朝・昼・夕の1日3回の更新を目指しています。

少しでも楽しんでいただけたら、幸いです。

翌日の早朝、俺は薬師ギルドの長であるアルケムの部屋の扉を叩いていた。夜のうちにアイと練り上げた、噂に対する反撃計画を実行に移すためだ。


「…入れ」


部屋の中から、やや疲れたような声が聞こえた。俺が中に入ると、アルケムは机に山と積まれた古文書に囲まれながら、こめかみを押さえていた。俺の顔を見るなり、彼は深いため息をついた。


「カガヤ殿か。君の周りで、良からぬ噂が流れておるそうじゃな。わしの耳にも入っておる。ギルドとしても看過できん問題じゃ」


どうやら、彼もすでに事態を把握していたらしい。話が早くて助かる。


「ええ。ですので、その噂を払拭するために、一つご提案が」


俺は単刀直入に切り出した。


「この薬師ギルドで、私の調薬方法を公開する場を設けていただきたい。誰の目にも明らかな形で、私の薬が何からできているのか、その安全性を証明してみせます」


俺の提案に、アルケムは驚いたように目を見開いた。


「正気か、カガヤ殿。その技術がどれほどのものか、分かっておるのか。我々が数世代を費やしても辿り着けるかどうかという、まさに門外不出の秘儀じゃ。それを、無償で公開するなどと……。その知識を秘匿すれば、計り知れない富と名声が君の物になるのじゃぞ?」


「富や名声のために、この知識を使っているわけではありませんので」


俺は静かに答えた。


「私は物事の(ことわり)を探究する者です。そして、今は薬師でもある。ならば、根拠のない迷信や恐怖に、事実と道理で立ち向かうのが私のやり方です。それに、見せるのはあくまで()()()()()だけですよ」


俺の瞳に宿る決意を読み取ったのだろう。アルケムは、しばらくじっと俺の顔を見つめた後、ふっと笑みを漏らした。それは、呆れと、そして確かな信頼が入り混じった、賢者の笑みだった。
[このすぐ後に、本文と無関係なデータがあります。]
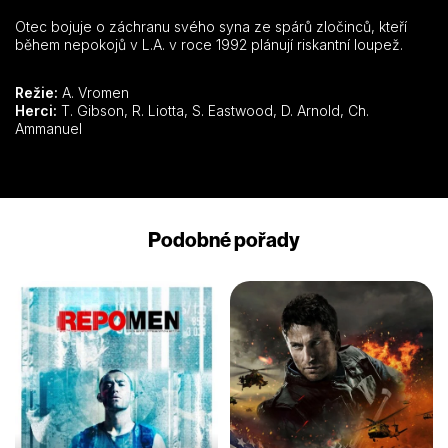
Otec bojuje o záchranu svého syna ze spárů zločinců, kteří
během nepokojů v L.A. v roce 1992 plánují riskantní loupež.
Režie:
A. Vromen
Herci:
T. Gibson, R. Liotta, S. Eastwood, D. Arnold, Ch.
Ammanuel
Podobné pořady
「…面白い。面白い男よのう貴殿は。分かった、よかろう。このアルケム、貴殿のその酔狂な提案、全面的に支援しよう。ギルドの大講堂を使い、ヴェリディア中の薬師、いや、望む者すべてに公開を許可する。貴殿の『理屈』とやらが、この街の蒙昧の霧を晴らせるか、この目で見届けてやろうではないか」



その日の午後、薬師ギルドの大講堂は、異様な熱気に包まれていた。

アルケムギルド長の名で出された告知は瞬く間に街中を駆け巡り、講堂にはギルド所属の薬師たちはもちろん、噂の真偽を確かめようとする一般市民、護衛を連れた貴族や商人、果ては腕利きの冒険者たちまで、身分も職業も様々な人々が詰めかけていた。
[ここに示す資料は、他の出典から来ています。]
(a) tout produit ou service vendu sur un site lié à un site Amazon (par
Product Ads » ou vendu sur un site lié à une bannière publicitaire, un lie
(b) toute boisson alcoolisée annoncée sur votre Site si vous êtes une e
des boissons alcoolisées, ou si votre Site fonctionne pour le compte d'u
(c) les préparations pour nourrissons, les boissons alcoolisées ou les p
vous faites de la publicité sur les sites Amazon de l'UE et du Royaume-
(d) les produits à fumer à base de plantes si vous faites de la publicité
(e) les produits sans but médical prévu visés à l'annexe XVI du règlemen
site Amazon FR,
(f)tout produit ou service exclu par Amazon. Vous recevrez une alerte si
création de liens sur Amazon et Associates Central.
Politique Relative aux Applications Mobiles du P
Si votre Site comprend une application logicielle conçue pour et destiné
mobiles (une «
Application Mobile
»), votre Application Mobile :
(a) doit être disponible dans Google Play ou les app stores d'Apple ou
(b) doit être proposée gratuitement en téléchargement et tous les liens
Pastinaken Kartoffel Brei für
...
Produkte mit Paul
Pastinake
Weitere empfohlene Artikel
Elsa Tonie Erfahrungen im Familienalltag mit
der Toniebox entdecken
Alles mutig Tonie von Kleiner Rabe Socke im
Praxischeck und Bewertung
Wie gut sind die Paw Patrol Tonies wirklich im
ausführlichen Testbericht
好奇、懐疑、期待、そして不安。あらゆる感情が渦巻く中、講堂の壇上に、俺は一人立っていた。


壇上には、俺が持ち込んだいくつかのガラス器具――フラスコやビーカー、そして冷却管を組み合わせた、この世界では見慣れない蒸留装置――と、数種類の薬草、そして毒々しい紫色の液体が入った小瓶が並べられている。
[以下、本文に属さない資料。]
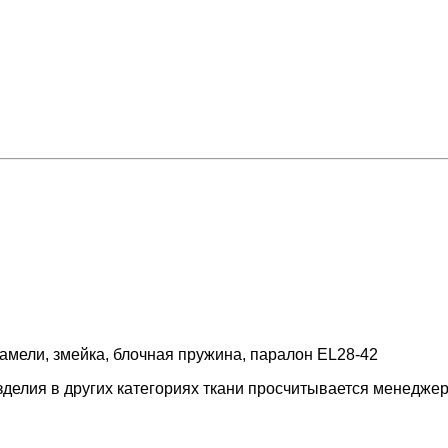
амели, змейка, блочная пружина, паралон EL28-42
изделия в других категориях ткани просчитывается менедже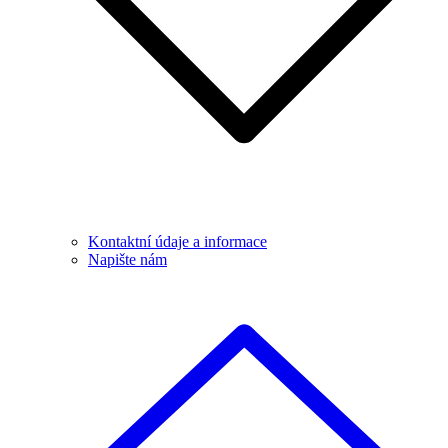
Kontaktní údaje a informace
Napište nám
講堂が静まり返るのを待ち、俺はゆっくりと口を開いた。


「集まってくれた皆さんに感謝する。私はカガヤ。冒険者であり、このギルドでは特任研究員として薬の研究をしている者だ」


俺は聴衆の顔を一人一人見渡しながら、続けた。

「近頃、私の作る薬について、良からぬ噂が流れていると聞いている。『魂を代償にしている』…だったか? 今日は、その馬鹿げた噂が、いかに事実無根であるかを、皆さんの目の前で証明したい」


俺のきっぱりとした口調に、場内がざわめく。


「まず、大原則を話そう。私の調薬は、何かを()()()魔法ではない。むしろ逆だ。不要なものを()()()()技術だ」


俺はそう言うと、テーブルの上に置かれた薬草の一つを指し示した。

「例えばこの薬草。これには、痛みを和らげる成分と、腹を下す弱い毒の成分が両方含まれている。これをただ煎じて飲めば、痛みは和らぐかもしれないが、腹も下す。当たり前のことだ」


聴衆の中から、数人がこくりと頷く。


「私の技術は、この薬草から『腹を下す成分だけ』を正確に取り除き、『痛みを和らげる成分だけ』を純粋な形で取り出すことができる。それだけだ。魔法でもなければ、悪魔の所業でもない。ただの、精密な『分離』の技術だ」


言葉だけでは信じられない、という顔をしている者も多い。俺は、本題に入った。


「では、実際にやってみせよう。ここに、猛毒として知られる『魔蠍(まかつ)の尾』の毒液がある」


俺が紫色の小瓶を掲げると、客席から「ひっ」という悲鳴が上がった。数滴で人を殺すと言われる強力な神経毒だ。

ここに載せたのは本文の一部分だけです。